| DESCRIPTION OF THE TASK |
Your response should contain only the lines running from the top of the data below through the line with "We are extremely", both included. Pictures must be omitted.

Records drawn from a dataset

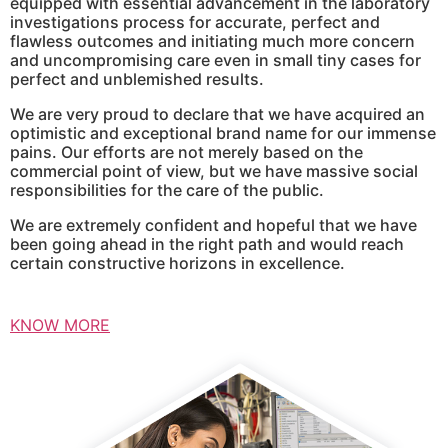
equipped with essential advancement in the laboratory
investigations process for accurate, perfect and
flawless outcomes and initiating much more concern
and uncompromising care even in small tiny cases for
perfect and unblemished results.
We are very proud to declare that we have acquired an
optimistic and exceptional brand name for our immense
pains. Our efforts are not merely based on the
commercial point of view, but we have massive social
responsibilities for the care of the public.
We are extremely confident and hopeful that we have
been going ahead in the right path and would reach
certain constructive horizons in excellence.
KNOW MORE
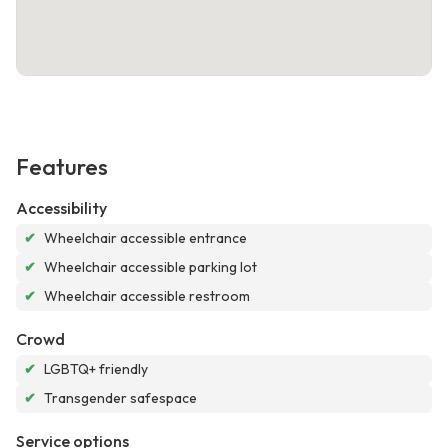
Features
Accessibility
✔
Wheelchair accessible entrance
✔
Wheelchair accessible parking lot
✔
Wheelchair accessible restroom
Crowd
✔
LGBTQ+ friendly
✔
Transgender safespace
Service options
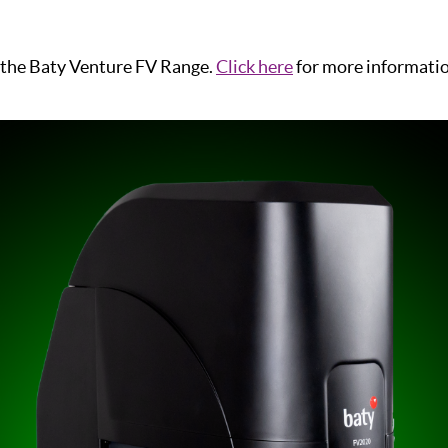
 the Baty Venture FV Range.
Click here
for more informati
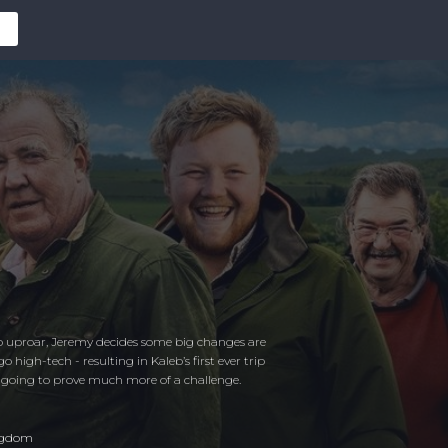
uproar, Jeremy decides some big changes are
igh-tech - resulting in Kaleb’s first ever trip
 going to prove much more of a challenge.
ngdom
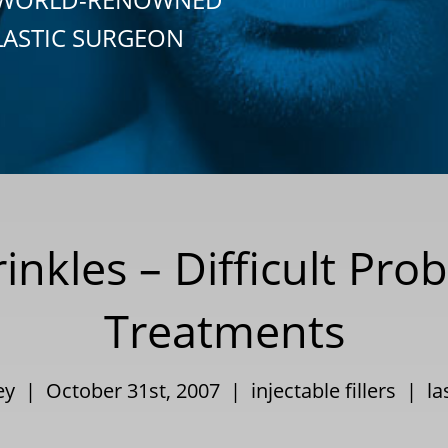
LASTIC SURGEON
nkles – Difficult Pro
Treatments
ley | October 31st, 2007 |
injectable fillers
|
la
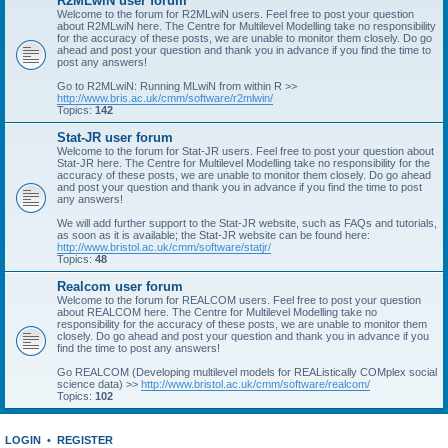
R2MLwiN user forum
Welcome to the forum for R2MLwiN users. Feel free to post your question
about R2MLwiN here. The Centre for Multilevel Modelling take no responsibility
for the accuracy of these posts, we are unable to monitor them closely. Do go
ahead and post your question and thank you in advance if you find the time to
post any answers!
Go to R2MLwiN: Running MLwiN from within R >>
http://www.bris.ac.uk/cmm/software/r2mlwin/
Topics:
142
Stat-JR user forum
Welcome to the forum for Stat-JR users. Feel free to post your question about
Stat-JR here. The Centre for Multilevel Modelling take no responsibility for the
accuracy of these posts, we are unable to monitor them closely. Do go ahead
and post your question and thank you in advance if you find the time to post
any answers!
We will add further support to the Stat-JR website, such as FAQs and tutorials,
as soon as it is available; the Stat-JR website can be found here:
http://www.bristol.ac.uk/cmm/software/statjr/
Topics:
48
Realcom user forum
Welcome to the forum for REALCOM users. Feel free to post your question
about REALCOM here. The Centre for Multilevel Modelling take no
responsibility for the accuracy of these posts, we are unable to monitor them
closely. Do go ahead and post your question and thank you in advance if you
find the time to post any answers!
Go REALCOM (Developing multilevel models for REAListically COMplex social
science data) >>
http://www.bristol.ac.uk/cmm/software/realcom/
Topics:
102
LOGIN
•
REGISTER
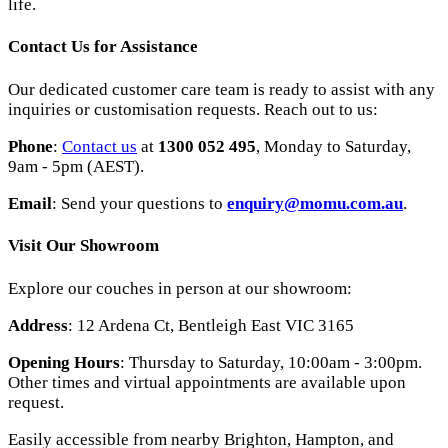
life.
Contact Us for Assistance
Our dedicated customer care team is ready to assist with any
inquiries or customisation requests. Reach out to us:
Phone
:
Contact us
at
1300 052 495
, Monday to Saturday,
9am - 5pm (AEST).
Email
: Send your questions to
enquiry
@momu
.com
.au
.
Visit Our Showroom
Explore our couches in person at our showroom:
Address
: 12 Ardena Ct, Bentleigh East VIC 3165
Opening Hours
: Thursday to Saturday, 10:00am - 3:00pm.
Other times and virtual appointments are available upon
request.
Easily accessible from nearby Brighton, Hampton, and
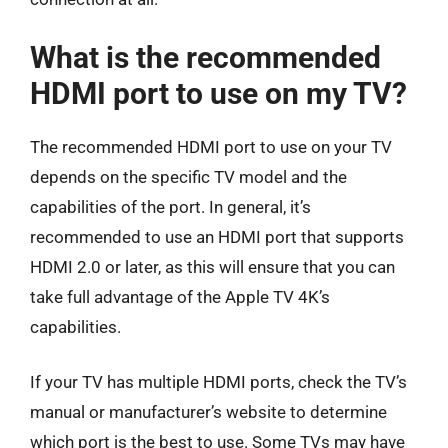
What is the recommended
HDMI port to use on my TV?
The recommended HDMI port to use on your TV
depends on the specific TV model and the
capabilities of the port. In general, it’s
recommended to use an HDMI port that supports
HDMI 2.0 or later, as this will ensure that you can
take full advantage of the Apple TV 4K’s
capabilities.
If your TV has multiple HDMI ports, check the TV’s
manual or manufacturer’s website to determine
which port is the best to use. Some TVs may have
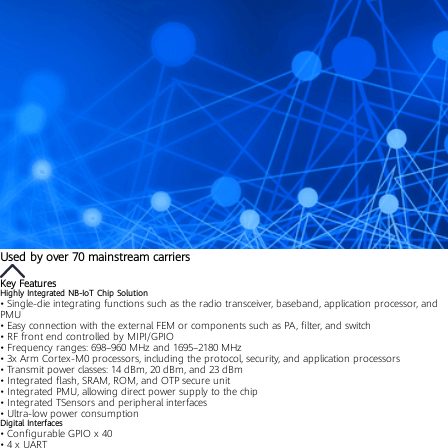
Used by over 70 mainstream carriers
Key Features
Highly Integrated NB-IoT Chip Solution
• Single-die integrating functions such as the radio transceiver, baseband, application processor, and
PMU
• Easy connection with the external FEM or components such as PA, filter, and switch
• RF front end controlled by MIPI/GPIO
• Frequency ranges: 698–960 MHz and 1695–2180 MHz
• 3x Arm Cortex-M0 processors, including the protocol, security, and application processors
• Transmit power classes: 14 dBm, 20 dBm, and 23 dBm
• Integrated flash, SRAM, ROM, and OTP secure unit
• Integrated PMU, allowing direct power supply to the chip
• Integrated TSensors and peripheral interfaces
• Ultra-low power consumption
Digital Interfaces
• Configurable GPIO x 40
• 4 x UART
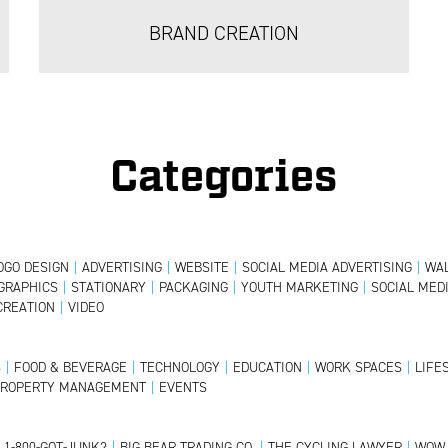
BRAND CREATION
Categories
OGO DESIGN
|
ADVERTISING
|
WEBSITE
|
SOCIAL MEDIA ADVERTISING
|
WAL
GRAPHICS
|
STATIONARY
|
PACKAGING
|
YOUTH MARKETING
|
SOCIAL MED
CREATION
|
VIDEO
S
|
FOOD & BEVERAGE
|
TECHNOLOGY
|
EDUCATION
|
WORK SPACES
|
LIFE
PROPERTY MANAGEMENT
|
EVENTS
1-800-GOT-JUNK?
|
BIG BEAR TRADING CO.
|
THE CYCLING LAWYER
|
WOW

| OUTPUT FOR THIS EXERCISE |
equipped with essential advancement in the laboratory
investigations process for accurate, perfect and
flawless outcomes and initiating much more concern
and uncompromising care even in small tiny cases for
perfect and unblemished results.
We are very proud to declare that we have acquired an
optimistic and exceptional brand name for our immense
pains. Our efforts are not merely based on the
commercial point of view, but we have massive social
responsibilities for the care of the public.
We are extremely confident and hopeful that we have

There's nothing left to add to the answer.